Dans le monde internet, l’Ecole tend à réprouver la « copie » : parce que celle-ci brouille les cartes de l’auctorialité ? parce que s’y joue une nouvelle étape de « la mort de l’auteur » ? parce que l’Ecole elle-même y perd de son autorité ? Pourtant, la pratique de la « copie » est au cœur de nos traditions : prise de notes, citation, version, imitation, contraction, synthèse… Surtout, elle articule des compétences essentielles, donc à acquérir : rechercher, sélectionner, citer, sourcer, paraphraser, reformuler, relier, mixer, transformer, recréer, diffuser… Le nouveau numéro de la revue « Recherches » invite ainsi à dépasser la stigmatisation du plagiat pour travailler les bonheurs de l’intertextualité et de l’innutrition. Les pistes proposées et analysées sont variées…

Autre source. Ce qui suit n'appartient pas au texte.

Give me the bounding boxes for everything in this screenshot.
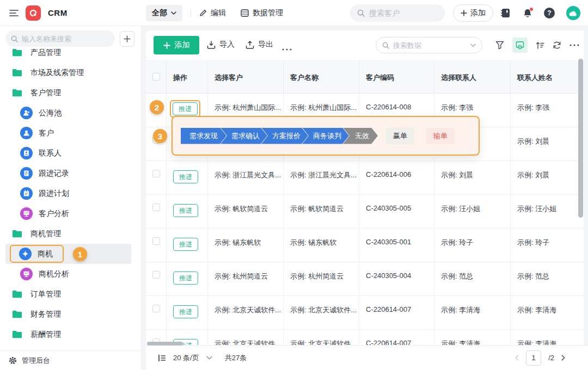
column-header[interactable]: 联系人姓名	[510, 60, 588, 93]
table-row: 推进示例: 锡东帆软示例: 锡东帆软C-240305-001示例: 玲子示例: …	[146, 229, 588, 262]
sidebar-item[interactable]: 跟进计划	[5, 183, 131, 203]
row-checkbox[interactable]	[152, 170, 160, 177]
help-icon[interactable]: ?	[544, 8, 555, 18]
sidebar-item[interactable]: 商机分析	[5, 264, 131, 284]
data-management-button[interactable]: 数据管理	[241, 8, 283, 18]
stage-chevron[interactable]: 需求确认	[220, 128, 267, 144]
data-search-input[interactable]	[393, 41, 457, 50]
hamburger-menu-icon[interactable]	[9, 9, 19, 17]
cell-contact: 示例: 玲子	[434, 229, 510, 262]
app-logo[interactable]	[26, 5, 41, 21]
add-record-button[interactable]: 添加	[154, 36, 199, 54]
horizontal-scrollbar-thumb[interactable]	[147, 342, 183, 346]
content-card: 添加 导入 导出	[146, 30, 588, 370]
cell-contact: 示例: 李清海	[434, 330, 510, 345]
top-bar-left: CRM	[0, 5, 142, 21]
sidebar-item-label: 商机管理	[30, 229, 61, 239]
column-header[interactable]: 选择联系人	[434, 60, 510, 93]
row-checkbox[interactable]	[152, 237, 160, 245]
user-avatar[interactable]	[566, 6, 580, 20]
row-checkbox[interactable]	[152, 271, 160, 279]
advance-button[interactable]: 推进	[173, 238, 198, 251]
column-header[interactable]: 选择客户	[207, 60, 283, 93]
annotation-badge-1: 1	[73, 247, 87, 261]
column-header[interactable]: 客户名称	[283, 60, 359, 93]
cell-customer-code: C-240305-004	[359, 262, 434, 295]
sidebar-item[interactable]: 商机	[5, 244, 131, 264]
data-search-box[interactable]	[376, 37, 482, 53]
advance-button[interactable]: 推进	[173, 102, 198, 115]
current-page-box[interactable]: 1	[526, 350, 541, 366]
bell-icon[interactable]	[523, 8, 532, 18]
edit-button[interactable]: 编辑	[199, 8, 226, 18]
customer-search-box[interactable]	[350, 4, 445, 22]
gear-icon	[9, 356, 17, 365]
row-checkbox[interactable]	[152, 203, 160, 211]
action-cell: 推进	[166, 296, 207, 329]
lose-chip[interactable]: 输单	[426, 128, 455, 144]
export-button[interactable]: 导出	[246, 40, 273, 50]
cell-customer-code: C-240305-005	[359, 195, 434, 228]
sidebar-item[interactable]: 财务管理	[5, 304, 131, 324]
sidebar-item[interactable]: 客户	[5, 123, 131, 143]
chevron-down-icon[interactable]	[470, 44, 476, 47]
sidebar-item[interactable]: 订单管理	[5, 284, 131, 304]
sidebar-item-label: 市场及线索管理	[30, 68, 84, 78]
import-button[interactable]: 导入	[207, 40, 235, 50]
scope-dropdown[interactable]: 全部	[146, 5, 182, 21]
book-icon[interactable]	[500, 8, 511, 18]
sidebar-search-input[interactable]	[22, 35, 90, 43]
page-size-label[interactable]: 20 条/页	[173, 353, 199, 363]
cell-customer-code: C-240305-001	[359, 229, 434, 262]
column-header[interactable]: 操作	[166, 60, 207, 93]
table-toolbar: 添加 导入 导出	[146, 30, 588, 60]
annotation-badge-3: 3	[153, 129, 167, 143]
sidebar-item[interactable]: 客户管理	[5, 83, 131, 103]
field-visibility-icon[interactable]	[512, 38, 528, 53]
scope-label: 全部	[152, 8, 167, 18]
advance-button[interactable]: 推进	[173, 204, 198, 217]
sidebar-item[interactable]: 商机管理	[5, 224, 131, 244]
admin-backend-button[interactable]: 管理后台	[0, 350, 141, 370]
select-all-checkbox[interactable]	[152, 73, 160, 81]
sidebar-item[interactable]: 产品管理	[5, 42, 131, 63]
action-cell: 推进	[166, 161, 207, 194]
folder-icon	[12, 89, 22, 97]
advance-button[interactable]: 推进	[173, 272, 198, 285]
next-page-icon[interactable]	[561, 355, 565, 361]
more-actions-icon[interactable]	[282, 44, 292, 52]
top-bar: CRM 全部 编辑 数据管理 添加 ?	[0, 0, 588, 26]
record-icon	[20, 167, 33, 180]
stage-chevron[interactable]: 方案报价	[261, 128, 308, 144]
sidebar-item-label: 跟进计划	[39, 189, 69, 199]
win-chip[interactable]: 赢单	[386, 128, 414, 144]
column-header[interactable]: 客户编码	[359, 60, 434, 93]
sidebar-item[interactable]: 跟进记录	[5, 163, 131, 183]
sidebar-item[interactable]: 客户分析	[5, 203, 131, 224]
vertical-scrollbar-thumb[interactable]	[578, 59, 583, 218]
advance-button[interactable]: 推进	[173, 170, 198, 183]
chevron-down-icon[interactable]	[206, 356, 212, 360]
sidebar-item[interactable]: 联系人	[5, 143, 131, 163]
advance-button-wrap: 推进	[173, 238, 198, 251]
refresh-icon[interactable]	[553, 41, 561, 50]
row-checkbox[interactable]	[152, 305, 160, 312]
filter-icon[interactable]	[495, 41, 504, 50]
advance-button[interactable]: 推进	[173, 305, 198, 318]
stage-chevron[interactable]: 需求发现	[181, 128, 226, 144]
sidebar-item[interactable]: 公海池	[5, 103, 131, 123]
sidebar-item[interactable]: 市场及线索管理	[5, 63, 131, 83]
cell-customer-name: 示例: 北京天诚软件...	[283, 330, 359, 345]
stage-chevron[interactable]: 商务谈判	[302, 128, 349, 144]
cell-customer: 示例: 杭州简道云	[207, 262, 283, 295]
prev-page-icon[interactable]	[515, 355, 519, 361]
more-options-icon[interactable]	[569, 44, 579, 46]
table-tool-icons	[495, 38, 579, 53]
cell-contact-name: 示例: 李强	[510, 94, 588, 127]
sort-icon[interactable]	[536, 41, 544, 49]
action-cell: 推进	[166, 229, 207, 262]
top-add-button[interactable]: 添加	[453, 4, 493, 22]
table-header-row: 操作选择客户客户名称客户编码选择联系人联系人姓名	[146, 60, 588, 94]
customer-search-input[interactable]	[369, 9, 424, 17]
sidebar-item[interactable]: 薪酬管理	[5, 324, 131, 344]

Martine Peters montre comment certains enseignants se font « passeurs d’intégrité » et enseignent des « stratégies de créacollage ». Eve Gladu et Nathalie Lacelle soulignent l’intérêt de faire produire par l’élève « un texte multimodal numérique » pour diversifier les gestes d’appropriation transformative. Avec Aymeric Servet, la transsubstantiation s’opère par le passage de l’écrit à l’oral : il s’agit d’apprendre à exploiter des textes variés pour nourrir un débat argumentatif. Stéphanie Michieletto-Vanlancker exploite en 6ème la technique du kamishibaï : amené à raconter un texte en faisant défiler des images dans un théâtre en carton, l’élève travaille compréhension, découpage, reformulation, adaptation au public. Sophie Dziombowski montre comment passer de la lecture de critiques littéraires à l’expression de son propre jugement. AMarie Petitjean éclaire les processus à l’œuvre dans des cursus d’écriture créative : « La littérature d’admiration sacralisant l’œuvre y cède le pas à une littérature cannibale, qui se nourrit de son propre sang, en osant envisager la défiguration et le pillage. »
Un numéro particulièrement important et vivifiant : à ne pas manquer.